Benim de inatla smear taramasını yaptırmayan bir iş arkadaşım vardı. Neymiş, utanıyormuş. Ki biliyorsunuz smear taramaları olası bir rahim ağzı kanserinin erken teşhisi açısından çok önemli. Ve bu "ay ben utanırım" zihniyeti "aman bana bir şey olmaz" zihniyetinden bile daha aptalca. Hatun kişi bizim hobi olarak mı doktora gidip bacaklarımızı açtığımızı düşünüyordu bilmiyorum ama sonunda ikna oldu. "Madem doktordan utanıyorsun, hamile kaldıktan sonra evde kendi kendine doğurursun sen artık, sana kıyak olsun diye leğenle sıcak su getirmesi benden" falan diye zırvaladım, o da başta "ya ne alakası var, o mecburiyet" diye zırvaladı ama sonunda doktorluk mesleğinin kapsamı konusunda bir aydınlanma yaşadı. Dişimiz ya da başka bir yerimiz normal dışı bir şekilde ağrıdığında "bir kontrole gideyim" demektense ağrı kesici alıp hayatına devam eden insanlarızdır genelde ama vücudun bazı uyarılarını dikkate almakta fayda var, çünkü bazen hastalık geliyorum diyor. Bazen erken teşhis tedavinin kendisinden önemli olabiliyor, hayat kurtarabiliyor.

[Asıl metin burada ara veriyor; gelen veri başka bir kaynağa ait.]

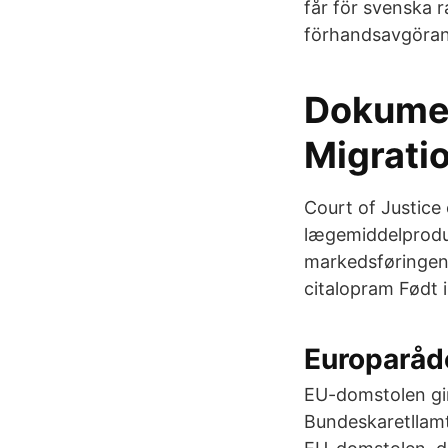
får för svenska 
förhandsavgöran
Dokument
Migrati
Court of Justice
lægemiddelproduc
markedsføringen 
citalopram Født i 
Europaråd
EU-domstolen gir 
Bundeskaretllamt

Kadın hastalıkları ve doğum uzmanından utanan kadın olabiliyorsa, benzer şekilde muayene olmaktan çekinen erkek de olabilir. Bazılarımız "kendimde yolunda gitmeyen bir şey olduğunu hissettim, doktora muayene oldum" derken, bazılarımız olaya "bi tarafımı açıp başkasına gösterdim" şeklinde yaklaşıyor sanırım.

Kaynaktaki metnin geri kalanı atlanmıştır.